EV Leadership and Milestones
The company has been a pioneer in India's electric mobility transition, having surpassed 300,000 cumulative EV sales. Tata Motors has maintained its leadership in the domestic electric passenger vehicle market for seven consecutive years, despite increasing competition. Chandrasekaran noted that monthly EV sales have surged from approximately 100 units in FY18 to nearly 15,000 units recently, underscoring the success of their early commitment to electric mobility.
Strategic Product and Collaboration Focus
Looking ahead, Tata Motors plans to reinforce its product lineup with six new nameplates and more than 20 product refreshes over the coming years. The company's multi-powertrain strategy, encompassing petrol, diesel, CNG, and electric vehicles, will continue to adapt to evolving customer preferences.
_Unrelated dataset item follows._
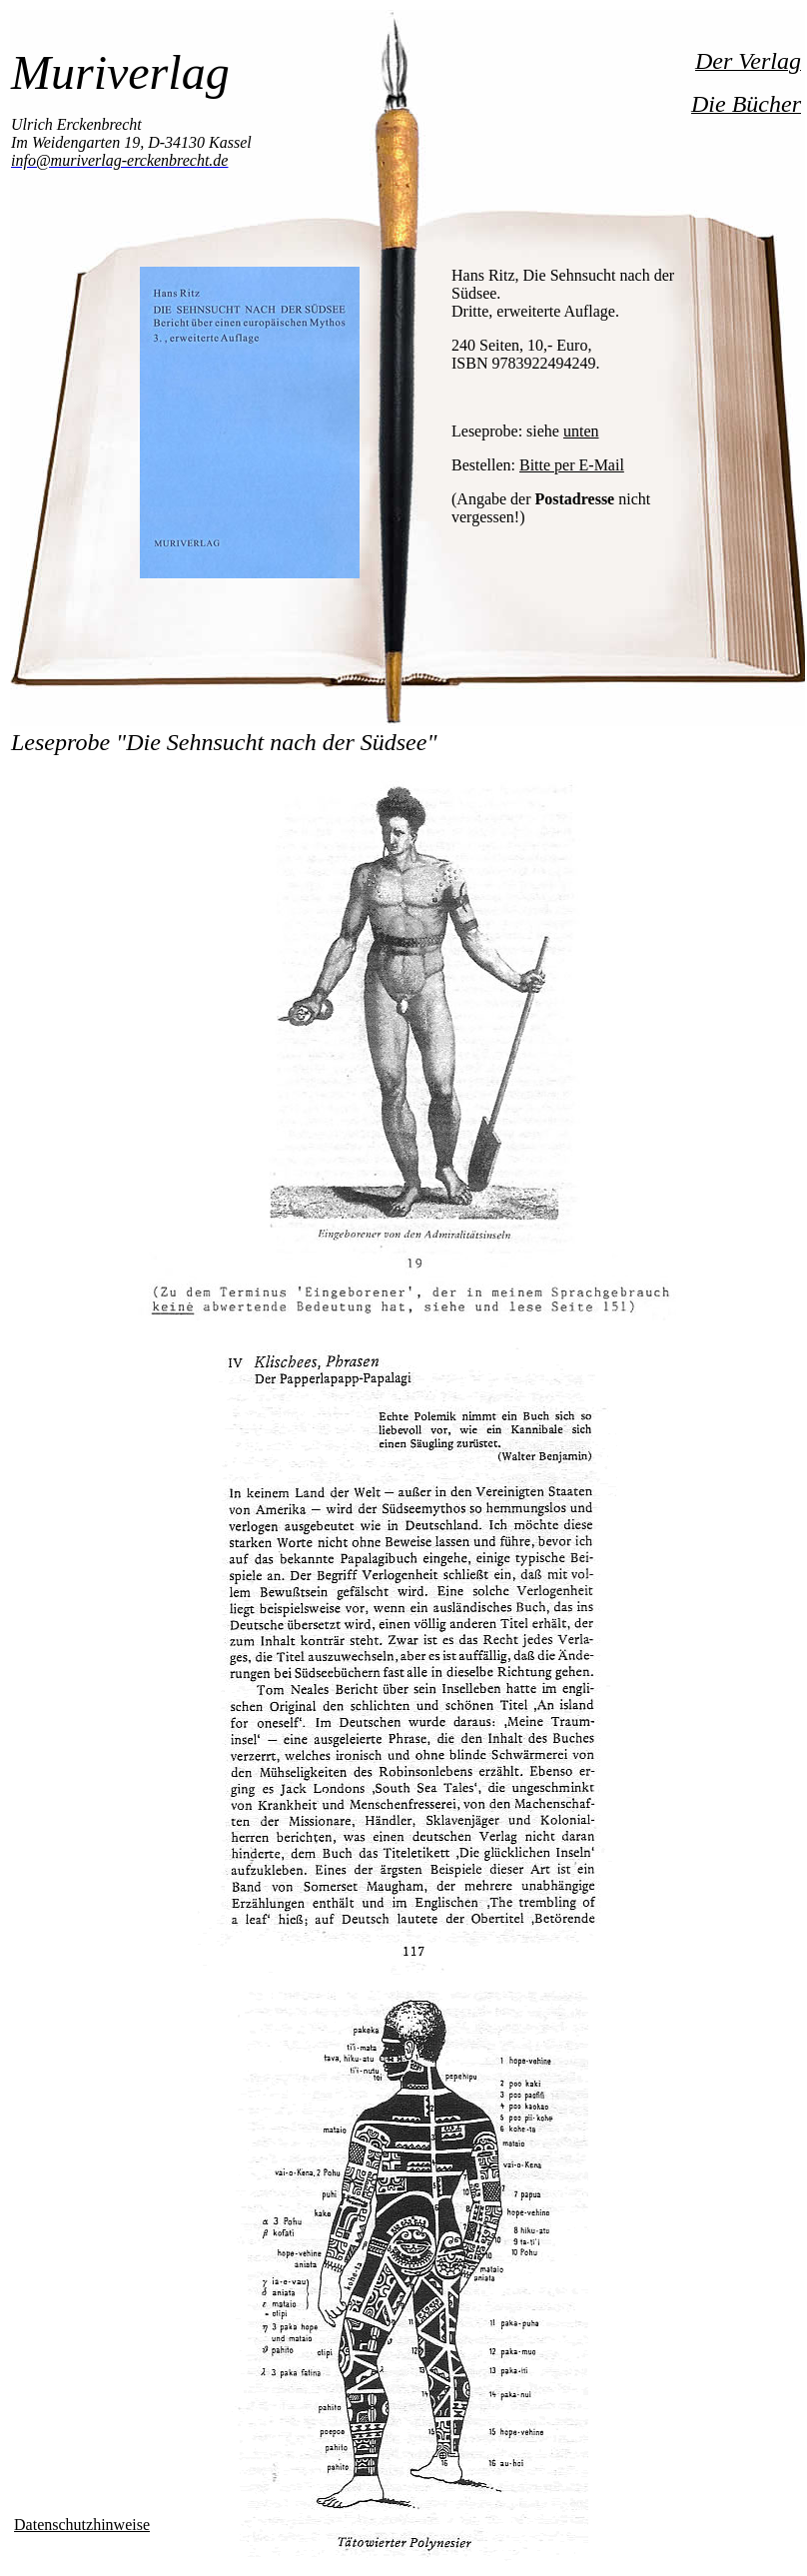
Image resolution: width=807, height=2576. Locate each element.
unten (581, 431)
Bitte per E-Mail (571, 464)
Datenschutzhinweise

Following the demerger of its commercial vehicles business, Tata Motors Passenger Vehicles will operate as an independent listed personal mobility company. The company also intends to deepen its collaboration with luxury carmaker Jaguar Land Rover (JLR), leveraging complementary capabilities in manufacturing, technology, and human resources. A significant milestone in this collaboration is the successful commencement of operations at the TMPV–JLR facility in Panapakkam, Tamil Nadu.
For FY26, the India business reported a record revenue of ₹58,465 crore, a 20.7% increase, while maintaining an EBITDA margin of around 7% and ending the year with a net cash position of ₹6,710 crore.